Initialise a database¶
The first step of a cg/wgMLST analysis is to initialise a database by a list of genes with a reference sequence for each of them.
- cgMLST
A list of genes corresponding to the coregenome of a species.
- wgMLST
A list of genes corresponding to the whole genome of a species or a clone.
Import from cgmlst.org¶
You can automatically import a cgMLST resource from cgmlst.org.
wgMLST import -h
Usage: wgMLST import [OPTIONS] DATABASE [SPECIES]...
Creates a wgMLST DATABASE from an online resource.

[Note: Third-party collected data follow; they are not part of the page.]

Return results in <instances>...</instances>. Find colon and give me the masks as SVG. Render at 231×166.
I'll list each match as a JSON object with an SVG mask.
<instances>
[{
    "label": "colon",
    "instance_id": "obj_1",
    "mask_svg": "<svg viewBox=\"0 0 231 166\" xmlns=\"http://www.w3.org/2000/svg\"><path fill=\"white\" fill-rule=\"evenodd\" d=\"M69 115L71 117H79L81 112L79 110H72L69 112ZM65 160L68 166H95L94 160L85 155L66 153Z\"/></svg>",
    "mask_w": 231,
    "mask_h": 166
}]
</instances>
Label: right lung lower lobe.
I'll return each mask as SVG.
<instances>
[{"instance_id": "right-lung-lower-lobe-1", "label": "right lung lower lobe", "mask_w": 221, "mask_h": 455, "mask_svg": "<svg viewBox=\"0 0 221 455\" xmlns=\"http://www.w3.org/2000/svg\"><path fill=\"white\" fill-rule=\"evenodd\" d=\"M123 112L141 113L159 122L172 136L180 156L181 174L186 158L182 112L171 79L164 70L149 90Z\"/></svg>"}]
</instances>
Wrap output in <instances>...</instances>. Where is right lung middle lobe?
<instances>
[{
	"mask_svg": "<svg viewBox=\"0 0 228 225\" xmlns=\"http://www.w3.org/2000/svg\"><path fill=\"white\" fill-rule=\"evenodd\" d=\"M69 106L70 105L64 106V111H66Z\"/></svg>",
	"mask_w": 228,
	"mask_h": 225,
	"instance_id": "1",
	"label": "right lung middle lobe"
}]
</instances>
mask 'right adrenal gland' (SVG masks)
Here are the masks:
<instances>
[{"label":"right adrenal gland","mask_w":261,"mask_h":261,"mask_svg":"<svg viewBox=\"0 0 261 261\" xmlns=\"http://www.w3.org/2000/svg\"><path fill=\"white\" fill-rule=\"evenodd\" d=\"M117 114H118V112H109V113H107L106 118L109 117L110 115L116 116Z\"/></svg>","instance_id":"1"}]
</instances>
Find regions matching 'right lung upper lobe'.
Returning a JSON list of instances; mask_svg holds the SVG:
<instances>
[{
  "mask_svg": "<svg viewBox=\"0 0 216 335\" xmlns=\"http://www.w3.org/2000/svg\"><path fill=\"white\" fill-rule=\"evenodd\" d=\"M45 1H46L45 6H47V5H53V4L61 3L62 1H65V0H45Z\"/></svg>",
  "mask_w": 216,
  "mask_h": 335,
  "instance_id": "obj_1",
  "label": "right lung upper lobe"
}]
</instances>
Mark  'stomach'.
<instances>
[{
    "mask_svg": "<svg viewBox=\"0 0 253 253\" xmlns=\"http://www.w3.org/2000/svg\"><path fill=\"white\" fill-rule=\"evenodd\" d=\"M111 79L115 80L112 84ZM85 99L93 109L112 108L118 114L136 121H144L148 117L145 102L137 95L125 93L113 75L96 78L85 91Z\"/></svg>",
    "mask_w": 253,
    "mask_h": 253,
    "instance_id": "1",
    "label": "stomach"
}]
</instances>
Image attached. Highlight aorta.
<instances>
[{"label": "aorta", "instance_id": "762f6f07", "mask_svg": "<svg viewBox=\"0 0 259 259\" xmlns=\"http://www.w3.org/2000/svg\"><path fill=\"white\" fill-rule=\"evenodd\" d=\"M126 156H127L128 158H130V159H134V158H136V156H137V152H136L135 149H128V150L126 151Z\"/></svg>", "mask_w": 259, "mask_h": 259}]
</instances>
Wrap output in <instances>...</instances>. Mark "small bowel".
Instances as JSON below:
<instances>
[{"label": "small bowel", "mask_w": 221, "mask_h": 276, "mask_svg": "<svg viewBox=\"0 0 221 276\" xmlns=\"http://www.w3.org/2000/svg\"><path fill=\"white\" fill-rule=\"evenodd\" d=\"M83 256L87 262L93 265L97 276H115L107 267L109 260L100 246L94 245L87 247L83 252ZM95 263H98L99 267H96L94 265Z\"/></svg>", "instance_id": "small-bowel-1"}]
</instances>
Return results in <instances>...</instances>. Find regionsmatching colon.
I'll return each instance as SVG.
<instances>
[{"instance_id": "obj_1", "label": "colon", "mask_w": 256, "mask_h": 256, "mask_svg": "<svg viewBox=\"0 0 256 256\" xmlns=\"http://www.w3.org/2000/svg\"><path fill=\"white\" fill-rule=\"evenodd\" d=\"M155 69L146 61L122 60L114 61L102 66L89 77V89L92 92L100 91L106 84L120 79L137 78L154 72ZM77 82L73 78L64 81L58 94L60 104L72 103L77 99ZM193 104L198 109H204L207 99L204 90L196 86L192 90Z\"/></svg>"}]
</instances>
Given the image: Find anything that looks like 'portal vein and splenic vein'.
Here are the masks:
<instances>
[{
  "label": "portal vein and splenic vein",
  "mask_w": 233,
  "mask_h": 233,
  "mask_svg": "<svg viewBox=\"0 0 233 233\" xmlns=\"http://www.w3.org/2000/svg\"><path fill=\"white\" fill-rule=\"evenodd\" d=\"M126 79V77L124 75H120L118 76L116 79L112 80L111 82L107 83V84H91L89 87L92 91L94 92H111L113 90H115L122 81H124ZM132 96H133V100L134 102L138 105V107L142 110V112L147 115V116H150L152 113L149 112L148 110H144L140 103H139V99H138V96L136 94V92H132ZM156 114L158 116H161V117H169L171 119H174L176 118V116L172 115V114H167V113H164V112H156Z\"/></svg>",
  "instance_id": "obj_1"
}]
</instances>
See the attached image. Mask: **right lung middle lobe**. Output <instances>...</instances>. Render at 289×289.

The research can be filtered by adding a SPECIES name.
Options:
-f, --force Overwrite alrealdy existing DATABASE
--prompt / --no-prompt Do not prompt if multiple choices are found,
fail instead.
Create from external scheme¶
The cg/wgMLST database can be created using a scheme corresponding to a list of different genes (a multi-fasta(.gz) file containing gene sequences in nucleotide format).
>ACICU_RS02500
TTATTTCTTCACAACAGATGGTGCAATTGGGTCGGCAGTGATATAGCCAACTGCTGCTGC
...
GTGGTTAGAAGCAGTGGTCAT
>ACICU_RS11305
CGCACCTAATGGAAGAAAAGGGATCCCCGTAAACCATTTTAAAATATCGCGACGTGTTGG
...
TTTGGAATTGATGCAGAAATTAAATCTTAA
>ACICU_RS08820
ATGGCTTATCAAACTTTAGAACAGCTACAGCAGTCTAAAGCCAAGCTTCACGAAACTGTG
...
TCGCAGTTACGTTAA
Warning
At contrary to other cg/wgMLST tools, only one allele for each gene must be include on the scheme file.
You can get scheme for:
- cgMLST
Using a scheme from a scientific publication and not available on cgmlst.org.

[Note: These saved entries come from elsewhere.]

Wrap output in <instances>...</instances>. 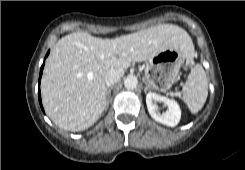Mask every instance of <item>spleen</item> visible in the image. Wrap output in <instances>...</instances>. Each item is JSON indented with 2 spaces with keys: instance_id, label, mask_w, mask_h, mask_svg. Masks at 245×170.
Here are the masks:
<instances>
[{
  "instance_id": "spleen-1",
  "label": "spleen",
  "mask_w": 245,
  "mask_h": 170,
  "mask_svg": "<svg viewBox=\"0 0 245 170\" xmlns=\"http://www.w3.org/2000/svg\"><path fill=\"white\" fill-rule=\"evenodd\" d=\"M208 96V82L205 71L196 64L188 75L182 88V99L191 113H198L204 106Z\"/></svg>"
}]
</instances>
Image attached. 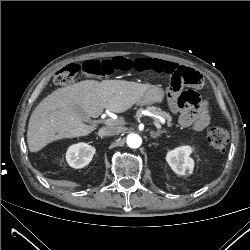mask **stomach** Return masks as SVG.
<instances>
[{
    "label": "stomach",
    "instance_id": "1",
    "mask_svg": "<svg viewBox=\"0 0 250 250\" xmlns=\"http://www.w3.org/2000/svg\"><path fill=\"white\" fill-rule=\"evenodd\" d=\"M164 91L160 87L153 86L148 89L145 94L138 100V105H149L153 103H161L164 99Z\"/></svg>",
    "mask_w": 250,
    "mask_h": 250
}]
</instances>
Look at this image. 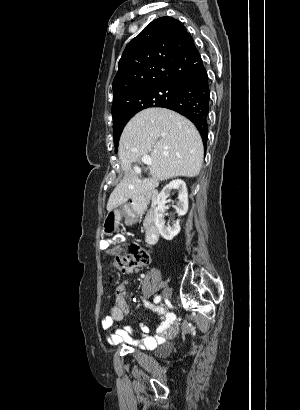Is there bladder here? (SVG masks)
Returning a JSON list of instances; mask_svg holds the SVG:
<instances>
[{"instance_id": "bladder-1", "label": "bladder", "mask_w": 300, "mask_h": 410, "mask_svg": "<svg viewBox=\"0 0 300 410\" xmlns=\"http://www.w3.org/2000/svg\"><path fill=\"white\" fill-rule=\"evenodd\" d=\"M172 350V344L170 342H163L161 345L158 346L157 348V355H162L169 353Z\"/></svg>"}]
</instances>
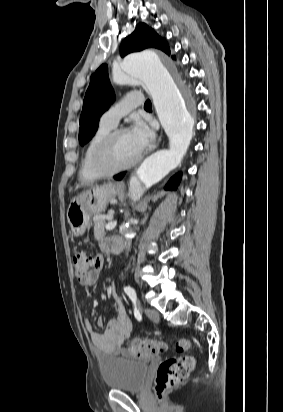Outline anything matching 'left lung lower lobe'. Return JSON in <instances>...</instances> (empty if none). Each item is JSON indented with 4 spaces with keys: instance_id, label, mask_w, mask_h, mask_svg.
Here are the masks:
<instances>
[{
    "instance_id": "1",
    "label": "left lung lower lobe",
    "mask_w": 283,
    "mask_h": 412,
    "mask_svg": "<svg viewBox=\"0 0 283 412\" xmlns=\"http://www.w3.org/2000/svg\"><path fill=\"white\" fill-rule=\"evenodd\" d=\"M123 176H124V173H120L118 175H115L114 179L121 180ZM180 179H181V173H178V174L174 175L170 179V181L167 183V185L165 186V189H167V190H176L177 186L180 182Z\"/></svg>"
}]
</instances>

Using the annotation of the genes from the reference genome of the species. After adding your strains to the database, you can filter to core genome by removing genes absent from least 95% of the strains (see validate)
- wgMLST
Using gene annotations from a genome close to your strains
Using pangenome results from analysis of your strains with e.g. Roary.
wgMLST create --help
Usage: wgMLST create [OPTIONS] DATABASE COREGENE
Creates a wgMLST DATABASE from a template COREGENE.
Options:
-f, --force Overwrite alrealdy existing DATABASE
-c, --concatenate Automatically concatenates genes with duplicated sequences
-r, --remove Automatically removes genes with duplicated sequences
-s, --species TEXT Name of the species
-V, --version TEXT Version of the database
Warning
If the same sequence is used more than once in your scheme, you can specify how to handle it using the -c or -r options.